Neurons communicate with one another by receiving, interpreting, and then propagating a tiny wave of electricity down the length of the axon. It’s extremely low-power, because that little sizzle of depolarization across the membrane is performed by simply cooperating with the electrochemical gradient outside the cell. Cortical neurons, in particular, have a profoundly branching structure. They connect in a “many-to-one” fashion to their neighbors who are physically next to them, and to “upstream” neurons who come before them in the information flow. They also connect in a “one-to-many” manner when communicating to downstream colleagues. To manage all these surfaces, they analyze the “weight” of connections in order of importance by building synapses.

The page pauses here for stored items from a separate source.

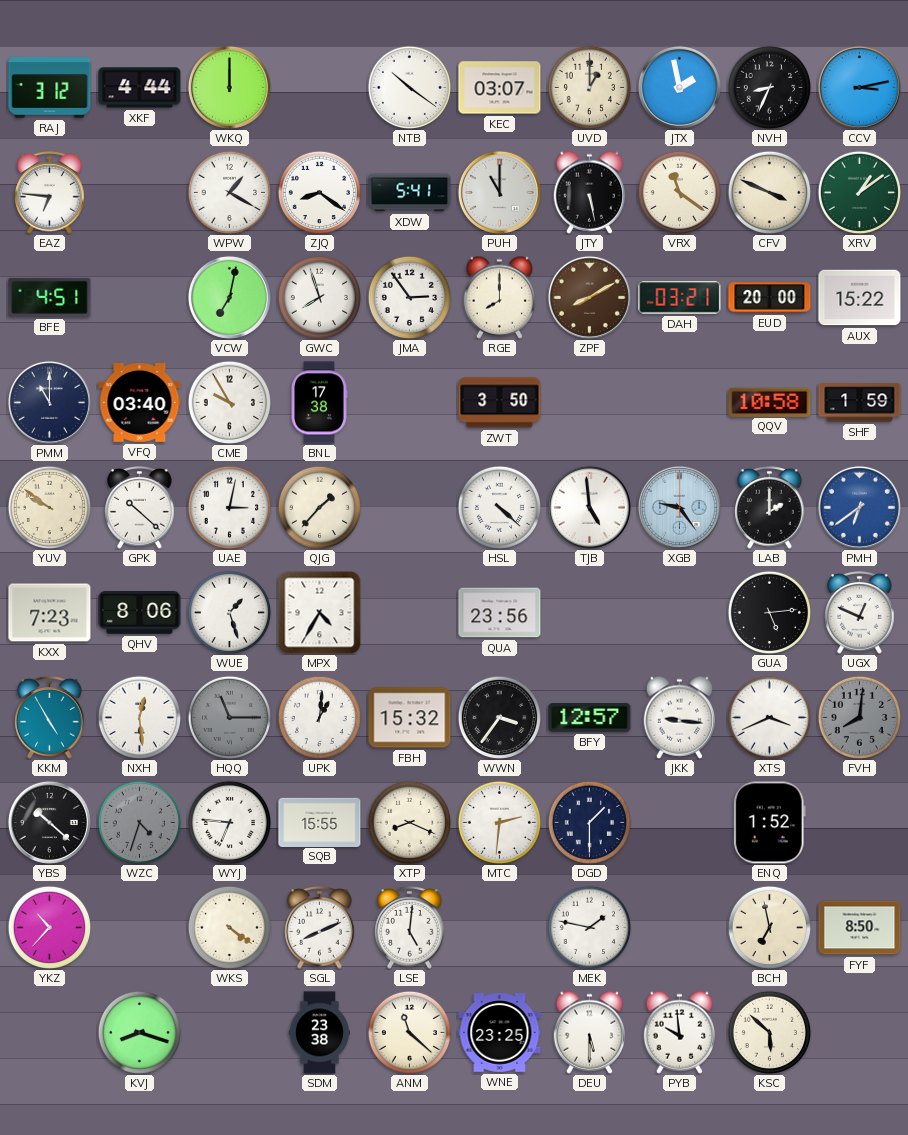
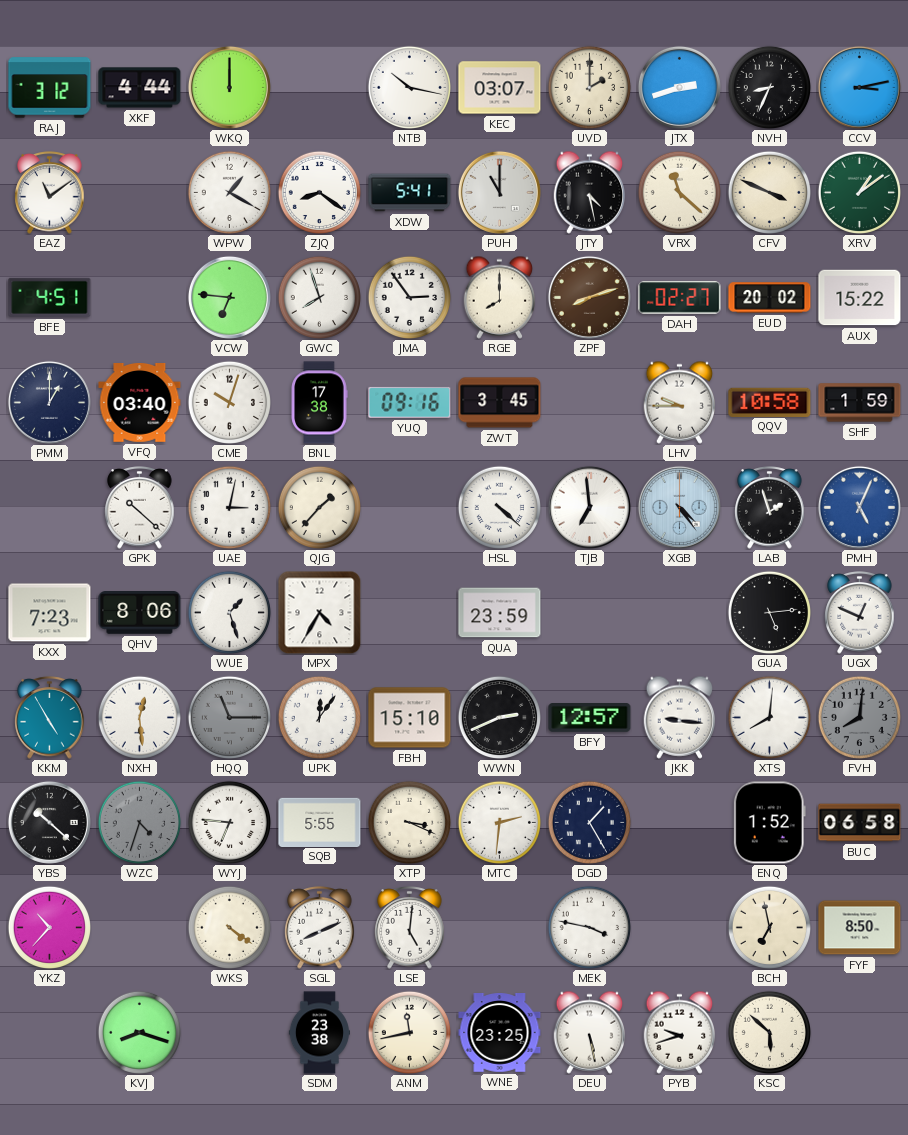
NTB: 10:21 -> 10:17
UVD: 1:00 -> 2:00
JTX: 1:58 -> 2:42
EAZ: 6:46 -> 11:09
JTY: 5:28 -> 4:28
VRX: 11:21 -> 11:22
VCW: 7:02 -> 6:46
ZPF: 8:10 -> 8:12
DAH: 03:21 -> 02:27
EUD: 20:00 -> 20:02
PMM: 11:00 -> 1:00
CME: 9:55 -> 10:03
YUQ: none -> 09:16
ZWT: 3:50 -> 3:45
LHV: none -> 9:45
YUV: 9:51 -> none
TJB: 4:59 -> 6:59
XGB: 9:24 -> 4:24
LAB: 2:00 -> 1:57
PMH: 6:39 -> 5:04
QUA: 23:56 -> 23:59
UPK: 1:01 -> 12:06
FBH: 15:32 -> 15:10
WWN: 3:36 -> 2:41
XTS: 3:41 -> 8:01
SQB: 15:55 -> 5:55
XTP: 8:19 -> 3:19
DGD: 1:30 -> 1:25
BUC: none -> 06:58
MEK: 1:47 -> 3:47
ANM: 11:22 -> 11:43
DEU: 5:30 -> 5:28
PYB: 9:59 -> 9:42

Neurons also process information in an analog sense: Neurons do analog uptake by tallying up all the overlapping, real-time flickers of input from dendrites. It’s a physiological Fourier transform. But neurons are also strongly binary when it comes to how they convey their messages. A neuron’s signal is made of electrical spikes organized in the time domain, and the spikes don’t vary in amplitude. A neuron is either spiking or it is not. Spikes are composed of a tiny traveling zap. Spike trains are time-delineated sequences of electrical waves that contain fragments of data. It’s almost like a Morse code receiver.

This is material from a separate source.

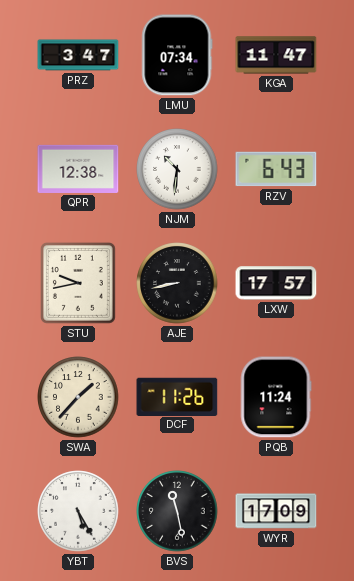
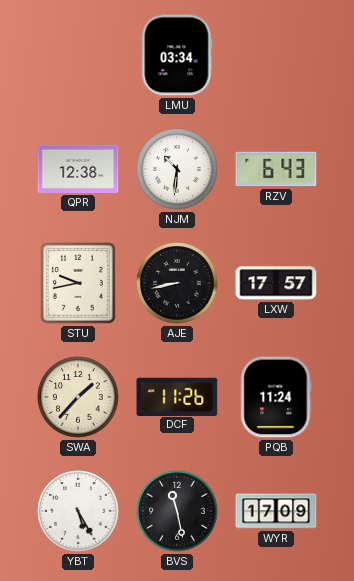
PRZ: 3:47 -> none
LMU: 07:34 -> 03:34
KGA: 11:47 -> none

Hardware vs. Software Neural Nets

Approaching brain function as an emergent property of its physical structure leads us to a hardware interpretation of a “neural network.” IBM’s TrueNorth, produced in 2014, was a manycore neuromorphic CMOS chip hosting a convolutional neural net. TrueNorth had its own software ecosystem, including a bespoke programming language, libraries, and a whole IDE. Similarly, Intel’s Loihi ecosystem is a hardware neural net with an associated software framework. Loihi is a neuromorphic chip, and Lava is the software access path to Loihi’s powers.

Loihi’s physical architecture mimics the physical organization of the brain. While it is made using conventional semiconductor materials and will be manufactured in the future on an Intel 4 process node, Loihi is organized very differently than the silicon we’re all used to. Loihi has up to a million neurons: individual entities in the network, each with 128kB of memory attached. That pool of information is the chip’s analog for synapses. It reflects the state of the neuron’s connectivity at any given time. It is supervised by adjacent x86 cores, which impose an external clock to correct the neurons’ firing rhythms. The supervisor cores also periodically force the neurons to check their memory against the rest of the group, or recalculate the strength of their connections.

Intel Loihi 2

This structure matches the hierarchical and parallel aspects of the brain’s organization. In addition, Loihi 2 revised its approach to firing. Loihi 1 fired its neurons in binary: one or zero, nothing in between. Loihi 2 encodes its spikes as integers, allowing them to carry metadata. It also means that they can exert some influence on neurons downstream. Spikes with integer values can emulate the catalogue of different electrochemical signals a neuron can send or receive.

Developers can interface with Loihi and Lava using Python. (This is starting to sound like quite a tropical adventure.) The Loihi system will eventually be available to researchers, but consumer applications are a low priority.

Major Types of Neural Nets

Neural nets, with their layers and redundancy, excel at handling highly parallel tasks. They also help with tasks that require the user to ingest a huge amount of data in order to identify patterns within it — this is often called “drinking from the firehose.” To get the benefits of big data, we have to be able to process it at a useful speed. Neural nets also excel at manipulating data with metadata or many dimensions.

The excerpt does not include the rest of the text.